Ukraine: which way will China jump?
Xi Jinping has no good options. But he is nimble enough to play both sides.
The war in Ukraine is one month old this week. Vladimir Putin’s blitzkrieg is not going well despite the horrendous loss of civilian life. We can expect a grim ratcheting up in the coming weeks.
Meanwhile Putin has turned to China, Russia’s old Communist rival turned ally, for help.
Born less than a year apart (1952 and 1953 respectively) Putin and Xi Jinping, China’s supreme leader, see eye to eye on many things. Foremost among these is a desire to hold on to power. They are both Tsars.
This is closely followed by opposition to US hegemony around the globe.
For both leaders the end of the Cold War and the collapse, of the Soviet union were seminal events that shaped their world view. For Putin the aim is to reverse history. For Xi the aim is to prevent history repeating itself.
So how will Xi respond?
The answer could prove crucial to how this war ends. As western sanctions choke the Russian economy, China could throw Putin a lifeline by soaking up oil, metals and grain Russia cannot sell elsewhere as well offering financial help.
At the height of the Trump presidency Harold Ford, a former Democrat Congressman, wisecracked that while China thinks in 100-year increments, America’s yardstick is 140 characters. This is a neat but flawed aphorism.
Beneath its monolithic appearance China is a good deal nimbler than the west gives it credit for as its advances in AI and new military technology suggests.
What is true is that, more than virtually any modern nation, China takes the long view: who to side with, who to hold at arms length, who to confront. As a totalitarian state, without the inconvenience of proper elections, it can afford to.
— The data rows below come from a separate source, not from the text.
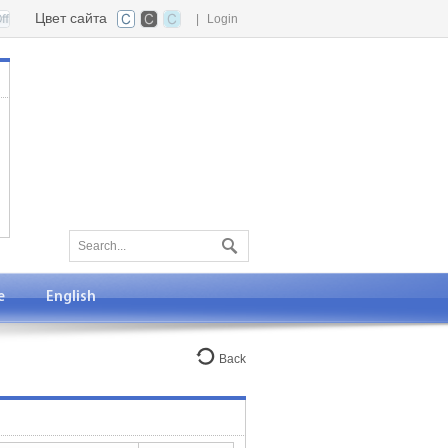
Цвет сайта
|
Login
е
English
Back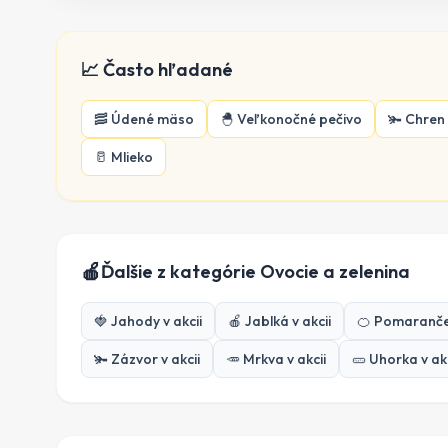
📈 Často hľadané
🥓
Údené mäso
🐣
Veľkonočné pečivo
🫚
Chren
🥛
Mlieko
🍎
Ďalšie z kategórie
Ovocie a zelenina
🍓
Jahody
v akcii
🍎
Jablká
v akcii
🍊
Pomaranč
🫚
Zázvor
v akcii
🥕
Mrkva
v akcii
🥒
Uhorka
v akc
National interest and the supremacy of the Communist party are indistinguishable, two sides of the same coin. But there is a catch: in order to achieve this degree of control it must keep growing its economy, pulling its citizens out of poverty. It is the bargain between people and state. Hence its bind over Ukraine.
None of the choices on offer are palatable. Xi’s instincts may be to back Putin to the hilt. But as the world’s factory , China is vulnerable.
Xi’s instincts may be to back Putin to the hilt. But he walks a tightrope
On the one hand it can see that Putin’s gamble in Ukraine is destabilising to a world economy on which it is heavily dependant. China’s trade, and therefore jobs, is appreciably skewed towards the west. The US and Europe consume about 30% of China’s exports.
Even if the terms of trade are hugely in China’s favour (America and the EU import nearly three times as much as they export to China) putting this at risk by siding with Russia completely makes little economic sense, especially if Putin loses.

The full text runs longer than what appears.